Nel frattempo sono cambiate un pò di cose per voi. «La crisi ha graffiato molto e forte e sono stato costretto a vendere il terreno per mantenere viva l’azienda. Siamo rimasti qui ma come affittuari. Ho 135 tir e una cinquantina di rimorchi, sono qui dentro ogni santo giorno e molti dei 40 dipendenti provengono da cassaintegrazione e mobilità. Dovevo incontrare il Comune e l’assessore Farinea, subentrato a Micelli, il 10 giugno scorso. Il terremoto in Comune ha fatto slittare tutto tranne un ricorso al Tar che ci ha dato torto malgrado su questo terreno, quando è stata fatta la vendita e io sono diventato affittuario non esista alcun tipo di prescrizione come attestato dal notaio e da alcune perizie». In pratica, adesso, lei deve sloggiare. «Sì altrimenti mi pignorano la casa – spiega Busolin – Ma il fatto non è tanto andarmene da qui.

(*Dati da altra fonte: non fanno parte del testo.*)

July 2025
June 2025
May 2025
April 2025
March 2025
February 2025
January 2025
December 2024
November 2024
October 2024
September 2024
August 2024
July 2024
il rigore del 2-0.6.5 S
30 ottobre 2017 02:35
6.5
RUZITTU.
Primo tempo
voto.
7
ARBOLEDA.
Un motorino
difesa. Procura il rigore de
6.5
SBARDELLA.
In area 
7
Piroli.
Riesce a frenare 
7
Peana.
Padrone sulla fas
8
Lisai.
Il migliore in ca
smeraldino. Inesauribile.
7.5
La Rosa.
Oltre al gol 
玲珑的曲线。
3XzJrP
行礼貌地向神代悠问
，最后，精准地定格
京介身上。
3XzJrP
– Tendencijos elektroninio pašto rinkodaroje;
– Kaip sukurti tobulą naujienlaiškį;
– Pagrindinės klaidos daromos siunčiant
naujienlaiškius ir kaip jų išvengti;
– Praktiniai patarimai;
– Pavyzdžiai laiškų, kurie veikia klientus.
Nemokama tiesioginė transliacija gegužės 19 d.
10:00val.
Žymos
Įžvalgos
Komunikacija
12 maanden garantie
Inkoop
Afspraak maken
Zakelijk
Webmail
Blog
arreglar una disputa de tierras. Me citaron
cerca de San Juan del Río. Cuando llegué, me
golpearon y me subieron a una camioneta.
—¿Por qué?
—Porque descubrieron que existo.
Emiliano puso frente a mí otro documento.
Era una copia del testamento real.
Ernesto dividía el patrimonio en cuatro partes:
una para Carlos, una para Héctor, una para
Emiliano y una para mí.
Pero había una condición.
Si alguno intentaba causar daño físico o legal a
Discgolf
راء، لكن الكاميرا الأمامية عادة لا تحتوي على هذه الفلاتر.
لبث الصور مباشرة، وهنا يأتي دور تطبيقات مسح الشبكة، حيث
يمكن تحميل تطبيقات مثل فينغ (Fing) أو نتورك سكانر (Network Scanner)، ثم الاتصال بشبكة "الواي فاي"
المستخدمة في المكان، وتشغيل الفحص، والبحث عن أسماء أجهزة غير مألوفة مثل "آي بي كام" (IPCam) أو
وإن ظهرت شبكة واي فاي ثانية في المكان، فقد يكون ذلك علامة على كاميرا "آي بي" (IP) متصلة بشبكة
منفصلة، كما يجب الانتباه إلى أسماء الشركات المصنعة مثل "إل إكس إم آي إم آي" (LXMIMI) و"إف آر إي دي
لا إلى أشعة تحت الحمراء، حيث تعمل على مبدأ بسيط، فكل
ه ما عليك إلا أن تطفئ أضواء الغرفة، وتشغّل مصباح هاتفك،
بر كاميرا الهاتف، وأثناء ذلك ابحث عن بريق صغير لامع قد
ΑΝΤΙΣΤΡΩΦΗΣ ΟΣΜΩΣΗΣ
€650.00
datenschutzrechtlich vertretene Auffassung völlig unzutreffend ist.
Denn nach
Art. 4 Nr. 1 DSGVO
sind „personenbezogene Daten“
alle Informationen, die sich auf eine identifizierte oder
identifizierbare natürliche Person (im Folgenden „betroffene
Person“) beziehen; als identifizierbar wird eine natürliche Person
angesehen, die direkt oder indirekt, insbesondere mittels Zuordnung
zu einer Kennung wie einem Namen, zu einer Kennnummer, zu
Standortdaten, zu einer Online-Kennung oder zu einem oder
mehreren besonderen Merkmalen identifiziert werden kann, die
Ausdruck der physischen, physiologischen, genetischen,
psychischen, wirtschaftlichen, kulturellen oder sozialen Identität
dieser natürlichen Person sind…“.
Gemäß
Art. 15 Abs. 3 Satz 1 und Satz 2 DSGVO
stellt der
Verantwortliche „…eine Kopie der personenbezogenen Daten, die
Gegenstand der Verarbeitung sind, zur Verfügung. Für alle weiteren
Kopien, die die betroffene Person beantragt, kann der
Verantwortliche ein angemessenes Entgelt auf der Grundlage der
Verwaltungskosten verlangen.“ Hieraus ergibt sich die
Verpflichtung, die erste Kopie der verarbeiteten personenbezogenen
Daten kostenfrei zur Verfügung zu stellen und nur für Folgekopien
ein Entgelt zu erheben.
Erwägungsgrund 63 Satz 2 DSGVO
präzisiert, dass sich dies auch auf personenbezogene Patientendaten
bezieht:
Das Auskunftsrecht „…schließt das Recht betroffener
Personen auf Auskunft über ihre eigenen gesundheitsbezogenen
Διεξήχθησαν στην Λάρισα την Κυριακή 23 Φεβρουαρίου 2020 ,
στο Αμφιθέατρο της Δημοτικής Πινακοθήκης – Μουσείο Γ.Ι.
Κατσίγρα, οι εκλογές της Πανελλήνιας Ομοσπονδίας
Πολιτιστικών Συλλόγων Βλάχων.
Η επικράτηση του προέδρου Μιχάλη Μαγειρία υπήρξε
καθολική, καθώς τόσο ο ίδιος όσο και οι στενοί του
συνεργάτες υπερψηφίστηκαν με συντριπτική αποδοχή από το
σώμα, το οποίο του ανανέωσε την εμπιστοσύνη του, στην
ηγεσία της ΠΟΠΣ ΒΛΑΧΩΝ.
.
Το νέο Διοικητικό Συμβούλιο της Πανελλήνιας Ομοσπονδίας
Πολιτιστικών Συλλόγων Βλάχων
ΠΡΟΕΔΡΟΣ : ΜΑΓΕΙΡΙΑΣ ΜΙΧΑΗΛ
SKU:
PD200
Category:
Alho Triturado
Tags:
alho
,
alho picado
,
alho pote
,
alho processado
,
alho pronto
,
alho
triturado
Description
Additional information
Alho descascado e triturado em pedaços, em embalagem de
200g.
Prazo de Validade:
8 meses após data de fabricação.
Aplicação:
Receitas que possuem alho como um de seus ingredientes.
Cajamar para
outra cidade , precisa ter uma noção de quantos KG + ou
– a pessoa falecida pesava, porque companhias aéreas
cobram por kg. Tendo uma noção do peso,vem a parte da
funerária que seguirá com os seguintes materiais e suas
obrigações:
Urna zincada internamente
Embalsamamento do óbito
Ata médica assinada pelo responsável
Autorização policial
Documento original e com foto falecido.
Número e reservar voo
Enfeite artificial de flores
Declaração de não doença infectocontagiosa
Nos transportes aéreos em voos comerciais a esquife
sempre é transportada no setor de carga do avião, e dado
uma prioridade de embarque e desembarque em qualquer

Ma dove? Volete rimandarmi in quell’area a Spinea sulla statale 81? Ci vado. Ma perché incaponirsi adesso. Forse perché entrando in possesso di quei 2mila metri quadrati di area diventerebbe fabbricabile e potrebbero poi farci dei soldi? E poi, un’altra domanda, perché le diffide a me e non al proprietario del terreno? Mi hanno chiesto di non fare opposizione ma non escluso nulla martedì. Le 40 famiglie dove le mando a mangiare? A casa dei funzionari del Comune».